For input to a tower.js function:

• BigInt: treated as an exact integer (but possibly converted to plain number where possible for performance reasons)
• number: treated as an inexact real number
• Boxed numbers: unboxed if possible, otherwise left as is.

For output from a tower.js function:

• Never return BigInt to avoid accidental type errors
• number: returned if the result is an inexact real number
• Boxed numbers: returned in all other cases (better for plain JS interop)

Benchmark summary:

• With big numbers tower.js is at least an order of magnitude faster
• With exact integers tower.js is about 3x slower than js-numbers
• With inexact numbers tower.js is about 2x faster than js-numbers
• In other cases tower.js and js-numbers are about comparable

Tower.js gives us better interop with plain JS at the cost of speed in the case of exact integers. It also gives us faster big number and inexact number computations.

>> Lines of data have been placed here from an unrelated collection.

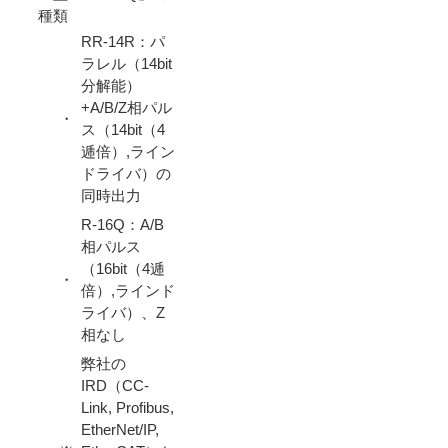
種類
RR-14R：パ
ラレル（14bit
分解能）
+A/B/Z相パル
・
ス（14bit（4
逓倍）,ライン
ドライバ）の
同時出力
R-16Q：A/B
相パルス
（16bit（4逓
・
倍）,ラインド
ライバ）、Z
相なし
弊社の
IRD（CC-
Link, Profibus,
EtherNet/IP,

This is an isolated benchmark, so I'll need to see if these results hold in other cases as well.

Exact complex, expt(100+89i, 5000)
--------------------------------------------------------------------------------
js-numbers: 	7.069923729896545 ms/trial 	(706.9923729896545 total)
tower.js: 	0.31644707202911376 ms/trial 	(31.644707202911377 total)
Results match: true

Large Exact integer, expt(1000, 5000)
--------------------------------------------------------------------------------
js-numbers: 	5.316285834312439 ms/trial 	(531.6285834312439 total)
tower.js: 	0.09724792003631592 ms/trial 	(9.724792003631592 total)
Results match: true

Small Exact Base and Exp, expt(2, 30)
--------------------------------------------------------------------------------
js-numbers: 	0.00040170669555664065 ms/trial 	(0.04017066955566406 total)
tower.js: 	0.0011629199981689454 ms/trial 	(0.11629199981689453 total)
javascript: 	0.0002729034423828125 ms/trial 	(0.02729034423828125 total)
Results match: true

Small Inexact Base and Exp, expt(5.5, 5.5)
--------------------------------------------------------------------------------
js-numbers: 	0.002095460891723633 ms/trial 	(0.20954608917236328 total)
tower.js: 	0.0007837152481079101 ms/trial 	(0.07837152481079102 total)
javascript: 	0.00026997089385986326 ms/trial 	(0.026997089385986328 total)
Results match: true

Mixed Precision, expt(5.5, 10)
--------------------------------------------------------------------------------
js-numbers: 	0.0007716655731201172 ms/trial 	(0.07716655731201172 total)
tower.js: 	0.0007920598983764648 ms/trial 	(0.07920598983764648 total)
javascript: 	0.0002725410461425781 ms/trial 	(0.027254104614257812 total)
Results match: true

[kclapper]

Turns out this scheme is pretty slow for common fast functions like multiply and divide. So instead we'll use a representation that's the opposite of js-numbers.

• inexact numbers: unboxed javascript numbers
• exact numbers: boxed

No use of bigint's other than for representing big boxed numbers.